What to do -> Extract exactly and only the lines of the data below, starting at the line with "Шанхае в друг" and stopping after the final line.

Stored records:
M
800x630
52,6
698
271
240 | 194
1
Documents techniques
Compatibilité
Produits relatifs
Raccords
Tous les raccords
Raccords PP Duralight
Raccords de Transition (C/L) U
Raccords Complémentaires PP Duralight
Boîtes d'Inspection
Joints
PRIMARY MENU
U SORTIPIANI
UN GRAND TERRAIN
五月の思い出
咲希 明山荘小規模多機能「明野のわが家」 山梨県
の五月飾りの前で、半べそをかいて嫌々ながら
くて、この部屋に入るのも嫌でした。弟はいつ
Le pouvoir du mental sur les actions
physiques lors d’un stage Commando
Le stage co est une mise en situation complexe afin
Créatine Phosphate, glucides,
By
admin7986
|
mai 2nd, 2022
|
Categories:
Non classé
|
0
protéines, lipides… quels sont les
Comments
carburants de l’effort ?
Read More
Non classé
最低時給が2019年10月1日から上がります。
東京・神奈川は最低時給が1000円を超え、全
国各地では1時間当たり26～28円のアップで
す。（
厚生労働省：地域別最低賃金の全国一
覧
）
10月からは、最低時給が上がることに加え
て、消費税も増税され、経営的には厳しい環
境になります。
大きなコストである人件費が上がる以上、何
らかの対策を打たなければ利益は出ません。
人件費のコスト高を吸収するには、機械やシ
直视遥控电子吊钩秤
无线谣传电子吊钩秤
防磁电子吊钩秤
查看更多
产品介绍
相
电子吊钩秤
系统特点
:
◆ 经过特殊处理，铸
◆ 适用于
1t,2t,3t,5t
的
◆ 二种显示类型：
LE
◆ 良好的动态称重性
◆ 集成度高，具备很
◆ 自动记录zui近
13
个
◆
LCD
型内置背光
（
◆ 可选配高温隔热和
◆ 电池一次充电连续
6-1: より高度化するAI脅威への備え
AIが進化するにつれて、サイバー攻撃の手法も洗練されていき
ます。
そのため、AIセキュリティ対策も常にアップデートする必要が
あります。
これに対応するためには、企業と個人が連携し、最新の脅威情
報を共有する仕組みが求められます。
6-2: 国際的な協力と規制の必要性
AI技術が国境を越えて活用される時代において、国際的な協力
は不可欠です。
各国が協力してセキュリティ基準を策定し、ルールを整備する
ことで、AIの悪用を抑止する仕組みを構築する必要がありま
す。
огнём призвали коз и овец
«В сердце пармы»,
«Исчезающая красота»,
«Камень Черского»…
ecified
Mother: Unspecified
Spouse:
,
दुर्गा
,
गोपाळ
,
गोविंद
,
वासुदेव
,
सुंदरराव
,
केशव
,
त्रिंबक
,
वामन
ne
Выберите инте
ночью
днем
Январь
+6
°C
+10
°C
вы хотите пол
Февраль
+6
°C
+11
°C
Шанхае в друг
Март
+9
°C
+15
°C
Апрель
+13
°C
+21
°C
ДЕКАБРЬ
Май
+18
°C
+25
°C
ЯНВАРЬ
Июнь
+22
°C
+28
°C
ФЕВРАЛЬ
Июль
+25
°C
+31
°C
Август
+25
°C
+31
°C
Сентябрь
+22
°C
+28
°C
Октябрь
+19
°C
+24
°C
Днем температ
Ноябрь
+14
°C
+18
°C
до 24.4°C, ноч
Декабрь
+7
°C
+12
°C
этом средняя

Solved problem ->
Шанхае в друг
Март
+9
°C
+15
°C
Апрель
+13
°C
+21
°C
ДЕКАБРЬ
Май
+18
°C
+25
°C
ЯНВАРЬ
Июнь
+22
°C
+28
°C
ФЕВРАЛЬ
Июль
+25
°C
+31
°C
Август
+25
°C
+31
°C
Сентябрь
+22
°C
+28
°C
Октябрь
+19
°C
+24
°C
Днем температ
Ноябрь
+14
°C
+18
°C
до 24.4°C, ноч
Декабрь
+7
°C
+12
°C
этом средняя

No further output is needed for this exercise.